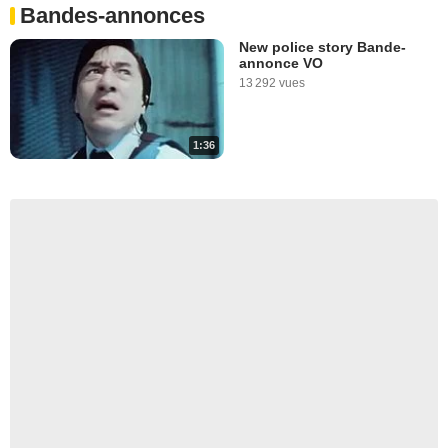
Bandes-annonces
New police story Bande-
annonce VO
13 292 vues
1:36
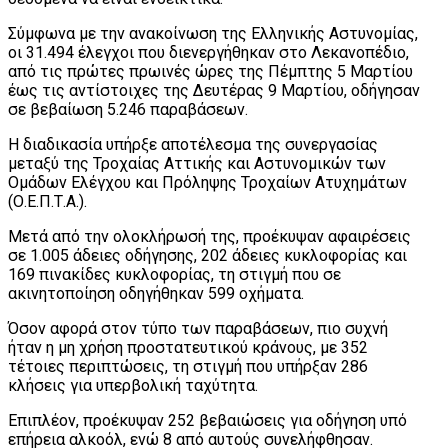
Σύμφωνα με την ανακοίνωση της Ελληνικής Αστυνομίας,
οι 31.494 έλεγχοι που διενεργήθηκαν στο Λεκανοπέδιο,
από τις πρώτες πρωινές ώρες της Πέμπτης 5 Μαρτίου
έως τις αντίστοιχες της Δευτέρας 9 Μαρτίου, οδήγησαν
σε βεβαίωση 5.246 παραβάσεων.
Η διαδικασία υπήρξε αποτέλεσμα της συνεργασίας
μεταξύ της Τροχαίας Αττικής και Αστυνομικών των
Ομάδων Ελέγχου και Πρόληψης Τροχαίων Ατυχημάτων
(Ο.Ε.Π.Τ.Α.).
Μετά από την ολοκλήρωσή της, προέκυψαν αφαιρέσεις
σε 1.005 άδειες οδήγησης, 202 άδειες κυκλοφορίας και
169 πινακίδες κυκλοφορίας, τη στιγμή που σε
ακινητοποίηση οδηγήθηκαν 599 οχήματα.
Όσον αφορά στον τύπο των παραβάσεων, πιο συχνή
ήταν η μη χρήση προστατευτικού κράνους, με 352
τέτοιες περιπτώσεις, τη στιγμή που υπήρξαν 286
κλήσεις για υπερβολική ταχύτητα.
Επιπλέον, προέκυψαν 252 βεβαιώσεις για οδήγηση υπό
επήρεια αλκοόλ, ενώ 8 από αυτούς συνελήφθησαν.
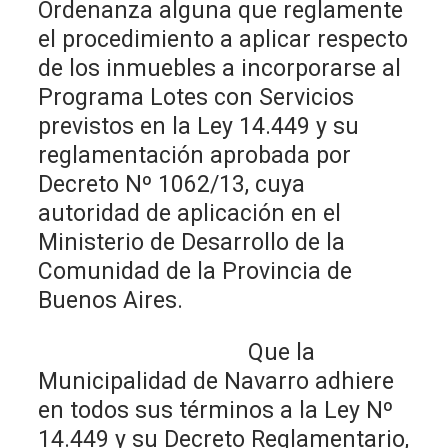
Ordenanza alguna que reglamente
el procedimiento a aplicar respecto
de los inmuebles a incorporarse al
Programa Lotes con Servicios
previstos en la Ley 14.449 y su
reglamentación aprobada por
Decreto Nº 1062/13, cuya
autoridad de aplicación en el
Ministerio de Desarrollo de la
Comunidad de la Provincia de
Buenos Aires.
Que la
Municipalidad de Navarro adhiere
en todos sus términos a la Ley Nº
14.449 y su Decreto Reglamentario,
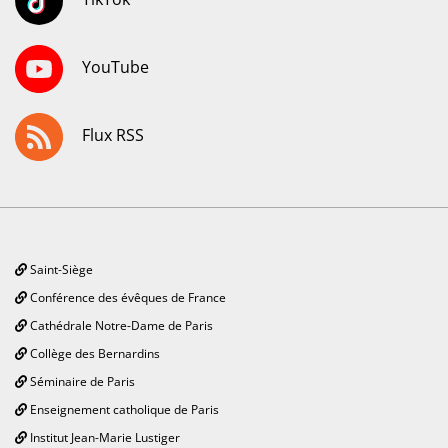
YouTube
Flux RSS
Saint-Siège
Conférence des évêques de France
Cathédrale Notre-Dame de Paris
Collège des Bernardins
Séminaire de Paris
Enseignement catholique de Paris
Institut Jean-Marie Lustiger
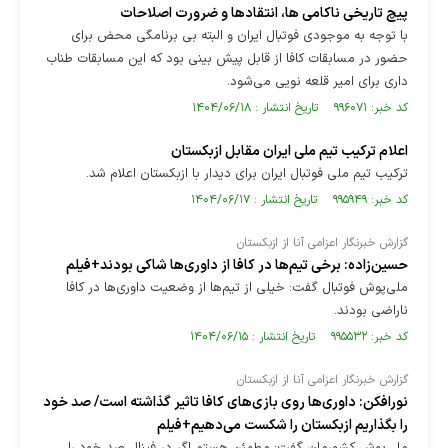
پیچ تاریخی ناکامی ها، انتقاد‌ها و ضرورت اصلاحات
با توجه به موجودی فوتبال ایران و البته بی برنامگی محض برای
حضور در مسابقات کافا از قابل پیش بینی بود که این مسابقات طناب
داری برای امیر قلعه نویی می‌شود.
کد خبر: ۹۹۶۰۷۱ تاریخ انتشار : ۱۴۰۴/۰۶/۱۸
اعلام ترکیب تیم ملی ایران مقابل ازبکستان
ترکیب تیم ملی فوتبال ایران برای دیدار با ازبکستان اعلام شد.
کد خبر: ۹۹۵۹۴۹ تاریخ انتشار : ۱۴۰۴/۰۶/۱۷
گزارش خبرنگار اعزامی آنا از ازبکستان
حسین‌زاده: برخی تیم‌ها در کافا از داوری‌ها شاکی بودند+فیلم
ملی‌پوش فوتبال گفت: خیلی از تیم‌ها از وضعیت داوری‌ها در کافا
ناراضی بودند.
کد خبر: ۹۹۵۵۳۲ تاریخ انتشار : ۱۴۰۴/۰۶/۱۵
گزارش خبرنگار اعزامی آنا از ازبکستان
نورافکن: داوری‌ها روی بازی‌های کافا تاثیر گذاشته است/ صد خود
را بگذاریم ازبکستان را شکست می‌دهیم+فیلم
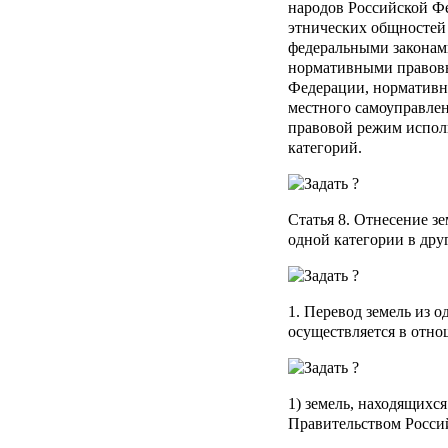
народов Российской Ф
этнических общностей
федеральными законам
нормативными правовы
Федерации, нормативн
местного самоуправлен
правовой режим испол
категорий.
Статья 8
. Отнесение зе
одной категории в др
1. Перевод земель из 
осуществляется в отно
1) земель, находящихся
Правительством Росси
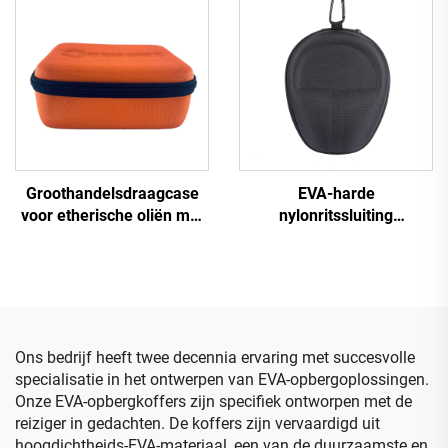
haarverzorgingsgereedschap
chirurgische instrumenten
met ritssluiting – handig
om mee te nemen,
opbergkoffer
Groothandelsdraagcase
EVA-harde
voor etherische oliën met
nylonritssluiting
klantspecifiek logo, EVA-
cadeaubox draadloze
draagcase voor flessen
draagtas op maat EVA-
met etherische oliën,
hoofdtelefoonhouder
reistas
Ons bedrijf heeft twee decennia ervaring met succesvolle
specialisatie in het ontwerpen van EVA-opbergoplossingen.
Onze EVA-opbergkoffers zijn specifiek ontworpen met de
reiziger in gedachten. De koffers zijn vervaardigd uit
hoogdichtheids-EVA-materiaal, een van de duurzaamste en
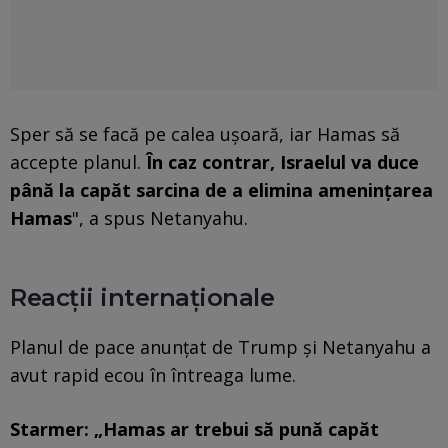
Sper să se facă pe calea ușoară, iar Hamas să
accepte planul.
În caz contrar, Israelul va duce
până la capăt sarcina de a elimina amenințarea
Hamas
", a spus Netanyahu.
Reacții internaționale
Planul de pace anunțat de Trump și Netanyahu a
avut rapid ecou în întreaga lume.
Starmer: „Hamas ar trebui să pună capăt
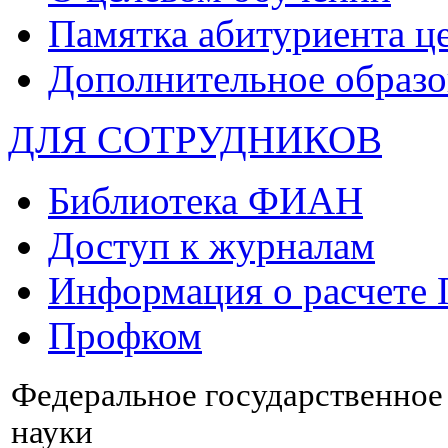
Памятка абитуриента ц
Дополнительное образо
ДЛЯ СОТРУДНИКОВ
Библиотека ФИАН
Доступ к журналам
Информация о расчете
Профком
Федеральное государственно
науки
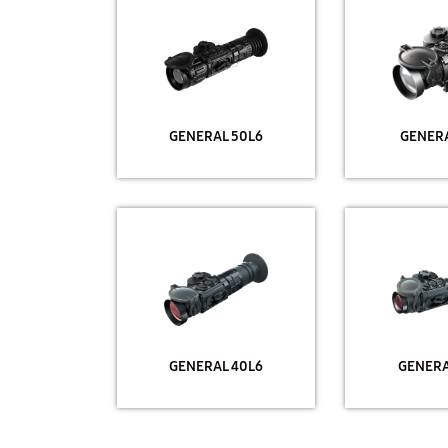
GENERAL 50L6
GENER
GENERAL 40L6
GENERA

+--

Nothing but the exact text of the records should appear in your answer, with no pictures. Please write it out.

Bandes-annonces
New police story Bande-
annonce VO
13 292 vues
1:36
Σύμφωνα με την ανακοίνωση της Ελληνικής Αστυνομίας,
οι 31.494 έλεγχοι που διενεργήθηκαν στο Λεκανοπέδιο,
από τις πρώτες πρωινές ώρες της Πέμπτης 5 Μαρτίου
έως τις αντίστοιχες της Δευτέρας 9 Μαρτίου, οδήγησαν
σε βεβαίωση 5.246 παραβάσεων.
Η διαδικασία υπήρξε αποτέλεσμα της συνεργασίας
μεταξύ της Τροχαίας Αττικής και Αστυνομικών των
Ομάδων Ελέγχου και Πρόληψης Τροχαίων Ατυχημάτων
(Ο.Ε.Π.Τ.Α.).
Μετά από την ολοκλήρωσή της, προέκυψαν αφαιρέσεις
σε 1.005 άδειες οδήγησης, 202 άδειες κυκλοφορίας και
169 πινακίδες κυκλοφορίας, τη στιγμή που σε
ακινητοποίηση οδηγήθηκαν 599 οχήματα.
Όσον αφορά στον τύπο των παραβάσεων, πιο συχνή
ήταν η μη χρήση προστατευτικού κράνους, με 352
τέτοιες περιπτώσεις, τη στιγμή που υπήρξαν 286
κλήσεις για υπερβολική ταχύτητα.
Επιπλέον, προέκυψαν 252 βεβαιώσεις για οδήγηση υπό
επήρεια αλκοόλ, ενώ 8 από αυτούς συνελήφθησαν.
Ordenanza alguna que reglamente
el procedimiento a aplicar respecto
de los inmuebles a incorporarse al
Programa Lotes con Servicios
previstos en la Ley 14.449 y su
reglamentación aprobada por
Decreto Nº 1062/13, cuya
autoridad de aplicación en el
Ministerio de Desarrollo de la
Comunidad de la Provincia de
Buenos Aires.
Que la
Municipalidad de Navarro adhiere
en todos sus términos a la Ley Nº
14.449 y su Decreto Reglamentario,
YouTube
Flux RSS
Saint-Siège
Conférence des évêques de France
Cathédrale Notre-Dame de Paris
Collège des Bernardins
Séminaire de Paris
Enseignement catholique de Paris
Institut Jean-Marie Lustiger
پیچ تاریخی ناکامی ها، انتقاد‌ها و ضرورت اصلاحات
با توجه به موجودی فوتبال ایران و البته بی برنامگی محض برای
حضور در مسابقات کافا از قابل پیش بینی بود که این مسابقات طناب
داری برای امیر قلعه نویی می‌شود.
کد خبر: ۹۹۶۰۷۱ تاریخ انتشار : ۱۴۰۴/۰۶/۱۸
اعلام ترکیب تیم ملی ایران مقابل ازبکستان
ترکیب تیم ملی فوتبال ایران برای دیدار با ازبکستان اعلام شد.
کد خبر: ۹۹۵۹۴۹ تاریخ انتشار : ۱۴۰۴/۰۶/۱۷
گزارش خبرنگار اعزامی آنا از ازبکستان
حسین‌زاده: برخی تیم‌ها در کافا از داوری‌ها شاکی بودند+فیلم
ملی‌پوش فوتبال گفت: خیلی از تیم‌ها از وضعیت داوری‌ها در کافا
ناراضی بودند.
کد خبر: ۹۹۵۵۳۲ تاریخ انتشار : ۱۴۰۴/۰۶/۱۵
گزارش خبرنگار اعزامی آنا از ازبکستان
نورافکن: داوری‌ها روی بازی‌های کافا تاثیر گذاشته است/ صد خود
را بگذاریم ازبکستان را شکست می‌دهیم+فیلم
народов Российской Ф
этнических общностей
федеральными законам
нормативными правовы
Федерации, нормативн
местного самоуправлен
правовой режим испол
категорий.
Статья 8
. Отнесение зе
одной категории в др
1. Перевод земель из 
осуществляется в отно
1) земель, находящихся
Правительством Росси
haarverzorgingsgereedschap
chirurgische instrumenten
met ritssluiting – handig
om mee te nemen,
opbergkoffer
Groothandelsdraagcase
EVA-harde
voor etherische oliën met
nylonritssluiting
klantspecifiek logo, EVA-
cadeaubox draadloze
draagcase voor flessen
draagtas op maat EVA-
met etherische oliën,
hoofdtelefoonhouder
reistas
Ons bedrijf heeft twee decennia ervaring met succesvolle
specialisatie in het ontwerpen van EVA-opbergoplossingen.
Onze EVA-opbergkoffers zijn specifiek ontworpen met de
reiziger in gedachten. De koffers zijn vervaardigd uit
hoogdichtheids-EVA-materiaal, een van de duurzaamste en
Sper să se facă pe calea ușoară, iar Hamas să
accepte planul.
În caz contrar, Israelul va duce
până la capăt sarcina de a elimina amenințarea
Hamas
", a spus Netanyahu.
Reacții internaționale
Planul de pace anunțat de Trump și Netanyahu a
avut rapid ecou în întreaga lume.
Starmer: „Hamas ar trebui să pună capăt
Памятка абитуриента ц
Дополнительное образо
ДЛЯ СОТРУДНИКОВ
Библиотека ФИАН
Доступ к журналам
Информация о расчете
Профком
Федеральное государственно
науки
GENERAL 50L6
GENER
GENERAL 40L6
GENERA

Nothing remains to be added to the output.